Dataset entries
Segment Open
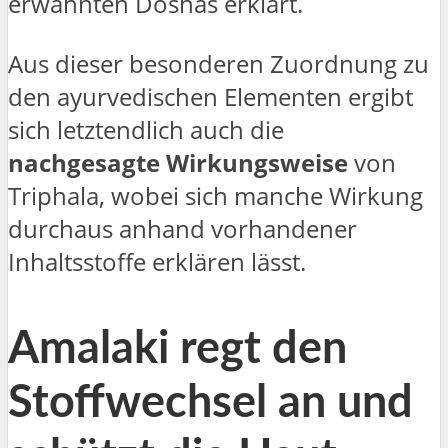
erwähnten Doshas erklärt.
Aus dieser besonderen Zuordnung zu
den ayurvedischen Elementen ergibt
sich letztendlich auch die
nachgesagte Wirkungsweise
von
Triphala, wobei sich manche Wirkung
durchaus anhand vorhandener
Inhaltsstoffe erklären lässt.
Amalaki regt den
Stoffwechsel an und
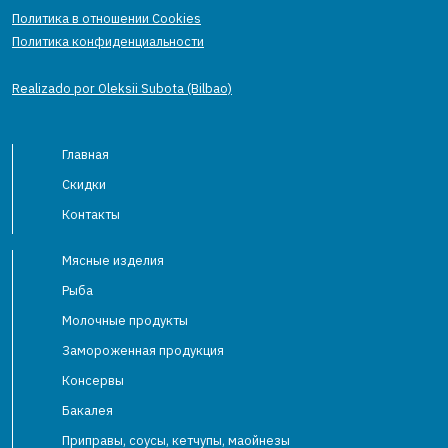
Политика в отношении Cookies
Политика конфиденциальности
Realizado por Oleksii Subota (Bilbao)
Главная
Скидки
Контакты
Мясные изделия
Рыба
Молочные продукты
Замороженная продукция
Консервы
Бакалея
Приправы, соусы, кетчупы, маойнезы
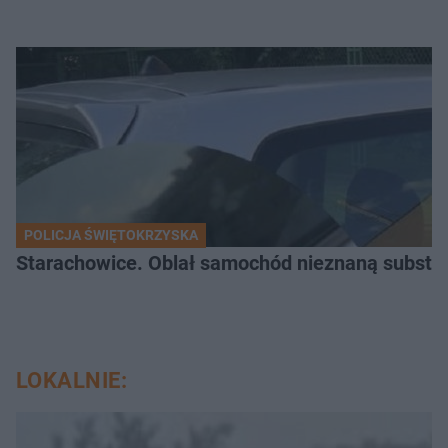
POLICJA ŚWIĘTOKRZYSKA
Starachowice. Oblał samochód nieznaną substancj
LOKALNIE:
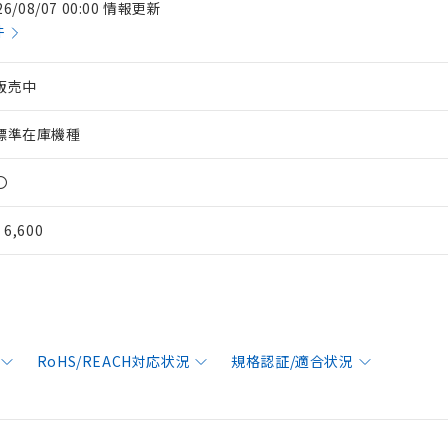
26/08/07 00:00 情報更新
件
販売中
標準在庫機種
〇
¥ 6,600
RoHS/REACH対応状況
規格認証/適合状況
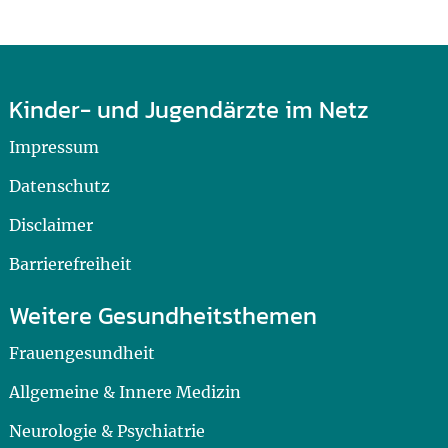
Kinder- und Jugendärzte im Netz
Impressum
Datenschutz
Disclaimer
Barrierefreiheit
Weitere Gesundheitsthemen
Frauengesundheit
Allgemeine & Innere Medizin
Neurologie & Psychiatrie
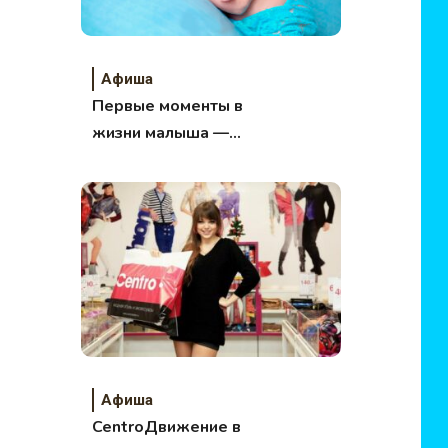
Афиша
Первые моменты в
жизни малыша —
конкурс
Афиша
CentroДвижение в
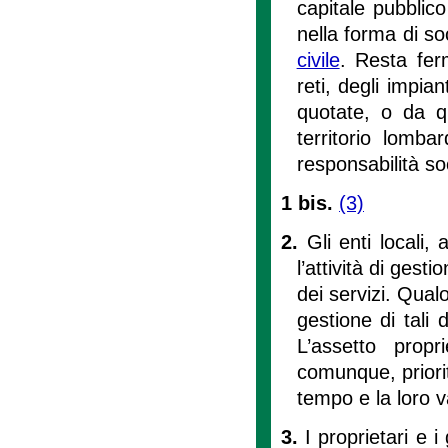
capitale pubblic
nella forma di soc
civile
. Resta fer
reti, degli impian
quotate, o da qu
territorio lomba
responsabilità soc
1 bis.
(3)
2.
Gli enti locali,
l’attività di gest
dei servizi. Qualo
gestione di tali 
L’assetto propr
comunque, priorit
tempo e la loro v
3.
I proprietari e i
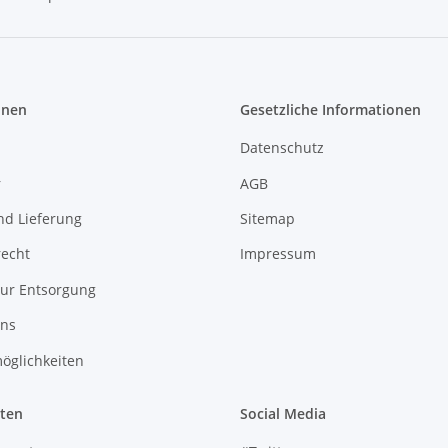
Newsletter Abonnieren
onen
Gesetzliche Informationen
Datenschutz
r
AGB
nd Lieferung
Sitemap
recht
Impressum
zur Entsorgung
uns
öglichkeiten
iten
Social Media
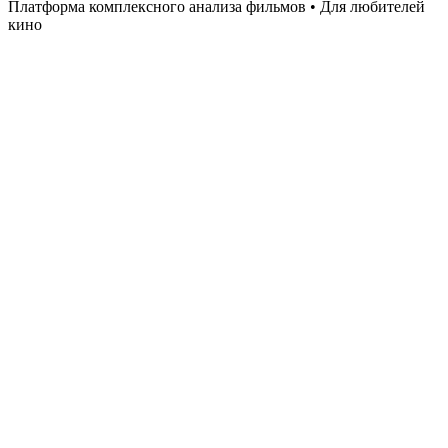
Платформа комплексного анализа фильмов • Для любителей
кино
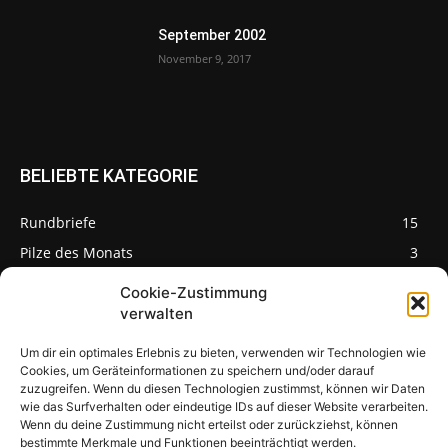
September 2002
November 9, 2017
BELIEBTE KATEGORIE
Rundbriefe
15
Pilze des Monats
3
Cookie-Zustimmung
verwalten
Um dir ein optimales Erlebnis zu bieten, verwenden wir Technologien wie
Pilzseite
Cookies, um Geräteinformationen zu speichern und/oder darauf
zuzugreifen. Wenn du diesen Technologien zustimmst, können wir Daten
wie das Surfverhalten oder eindeutige IDs auf dieser Website verarbeiten.
Seltene Pilze aus
Mainfranken und
Wenn du deine Zustimmung nicht erteilst oder zurückziehst, können
Deutschland
bestimmte Merkmale und Funktionen beeinträchtigt werden.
Segment Closed
_Try it_:
Lines above that include the string "können" need to be copied.

_Task result_:
zuzugreifen. Wenn du diesen Technologien zustimmst, können wir Daten
Wenn du deine Zustimmung nicht erteilst oder zurückziehst, können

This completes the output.